Note about the home page:
This page is a bit incomplete right now; just a brief
description and
links to the files.
FreeNote is a distributed latency and availability monitoring system. It is comprised of three parts: the Dispatch Server (which manages jobs), the Probe (the distributed component which performs the jobs and is licensed under the GPL), and the Collection Server (to which the Probe reports its results). In gathering and reporting this data, our goal is nothing less than to make the Internet better.
A user submits a request to the Dispatch server with a URL to monitor. When a probe checks in, the Dispatch server selects a few URLs for the probe to hit. The probe simulates a user viewing the page by getting the page and any components (like images, flash animations, etc.) on it. The probe then connects to the Collection server and reports how long it took to view the page, including, for example, how long it took to connect, how long it took to resolve the domain name, and other useful information.
Later, after a few probes have checked the page, the user can use tokens to start running reports.
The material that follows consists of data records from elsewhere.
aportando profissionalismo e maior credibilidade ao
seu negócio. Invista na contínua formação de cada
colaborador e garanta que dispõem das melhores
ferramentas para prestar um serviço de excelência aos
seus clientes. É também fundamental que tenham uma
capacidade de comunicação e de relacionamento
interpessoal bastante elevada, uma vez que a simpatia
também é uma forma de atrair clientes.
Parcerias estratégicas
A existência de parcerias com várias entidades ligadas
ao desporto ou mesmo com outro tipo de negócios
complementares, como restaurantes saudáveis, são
The reports contain data reported by the probes and processed by the Collection Server. Is my site slow from Europe? How fast is it from AT&T's backbone? Is the bottleneck in the DNS or the routing? Is my ISP not delivering?
Tokens are the 'currency' users need to run reports. A user gets tokens by running a probe. Each probe is associated with a team. When a probe performs a job, the team gets tokens. Tokens can be exchanged for reports. You can start a team by visiting the main page.
There are four main reasons:
The Probe Monitor (my personal favorite part) is pre-alpha (read: I haven't had time to implement it fully) right now. In the source tree, in doc/examples, you can find three small examples of how it would work. The probe spews to UDP/14597 with information about its current status and the results from the jobs it runs. (Note that these are jobs assigned by the Dispatch Server, which sends out jobs based on your probe's geographic location, backbone, etc. There won't necessarily be a correlation between the jobs your probe runs and what URLs you are monitoring.)
A probe monitor can listen on that port and watch the data that comes through, do a little analysis, and draw something either pretty or interesting on the screen. doc/examples/ncpm.rb (a sloppy 60-minute proof-of-concept), for example, does a whois, and keeps track of download speeds from that CIDR. We plan at some point to have an Xscreensaver that does a cool graphical representation of the data, but for now we're all busy with 'real' work. :)
If you'd like to code your own probe monitor, we'd love to include it in the source tarball. But you should be warned that the format of the messages the probe sends will likely change, as this part is still under development and the current format of the data is a little ad-hoc.